With the purpose of improving distributed recovery, this worklog
intends to enhance donor selection and create better support for
errors during event application with new sleep routines when
something fails.
FR1: Recovery should detect any failure in the process and recover
     from it or error out. 

FR2: Recovery should execute sleep routines after a donor is not found
     in the group and before a new round of connection attempts
     begins.

FR3: Donor selection on Recovery should be less static being improved
     by a random selection of the next donor.
This worklog aims to improve Group Replication Recovery, that from
here on, we shall simply refer as Recovery, as we don't mention
any other kind of server/slave/etc recovery in this worklog.

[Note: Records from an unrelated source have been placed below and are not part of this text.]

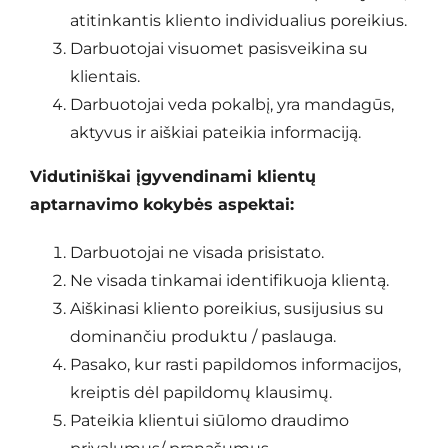
atitinkantis kliento individualius poreikius.
Darbuotojai visuomet pasisveikina su
klientais.
Darbuotojai veda pokalbį, yra mandagūs,
aktyvus ir aiškiai pateikia informaciją.
Vidutiniškai įgyvendinami klientų
aptarnavimo kokybės aspektai:
Darbuotojai ne visada prisistato.
Ne visada tinkamai identifikuoja klientą.
Aiškinasi kliento poreikius, susijusius su
dominančiu produktu / paslauga.
Pasako, kur rasti papildomos informacijos,
kreiptis dėl papildomų klausimų.
Pateikia klientui siūlomo draudimo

Lets start by saying what we don't intend to do here:
1) Improve the selection algorithm with some kind of given metric
   (latency, executed GTIDs, etc)
2) Improve the algorithm of selection to ignore a prior servers that
   we know that will fail as donors (that have needed purged GTIDs for
   example)
3) Ignore possible donors that are already transmitting data to
   another joiner

This worklog will focus on two tasks:

 1) Implement error detection when we are receiving data from a
    donor. As of now, the joiner will only detect connection errors
    (nonexistent users, wrong passwords, etc) but whenever there is an
    error after this point, recovery will get stuck waiting for the
    process to end not knowing that something bad happened.

 2) Implement proper sleep routines in the donor selection mechanism.
    As of now, only the number of retries is configurable, and
    whenever an connection error occurs we just switch to another
    donor never sleeping between tries.

There is, even so, room in the planned changes to recovery code to
also make the donor selection algorithm less static. 

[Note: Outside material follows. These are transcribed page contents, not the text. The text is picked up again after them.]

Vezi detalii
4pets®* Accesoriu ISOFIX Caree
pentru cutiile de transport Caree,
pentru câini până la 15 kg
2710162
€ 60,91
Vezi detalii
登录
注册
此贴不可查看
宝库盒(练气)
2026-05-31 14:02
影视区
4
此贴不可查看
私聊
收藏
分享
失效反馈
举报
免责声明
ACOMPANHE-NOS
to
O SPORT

 3) Since we are changing the selection structures we intend to make
    the selection random. This avoids the continuous selection
    of the first member in the group as the group donor.

We will now descend into each one of this tasks.

=== Error detection ===

As said above, as of now, whenever a connection to a Donor is
attempted, we wait for it to be established, detecting if an error
occurred in the process. The same does not apply however to error when
applying/receiving events past this phase.
An error can occur as:

 a) There are purged GTIDs in the Donor that the Joiner doesn't have.

 b) For some reason there is some data that the Joiner and the Donor
 both share but it is logged with different GTIDs. This can happen for
 example when there is some test data, for example, that still remains
 in both servers.

In any of these situations, since recovery is not informed of these
failures, the process goes on waiting forever for the final view
change event to come (See WL#6837 for a general view on how recovery
works).
Being stuck, recovery can't also failover to another donor that could
on a) have the needed GTIDs or on b) lack the extra conflicting data,
allowing a successful conclusion of the process.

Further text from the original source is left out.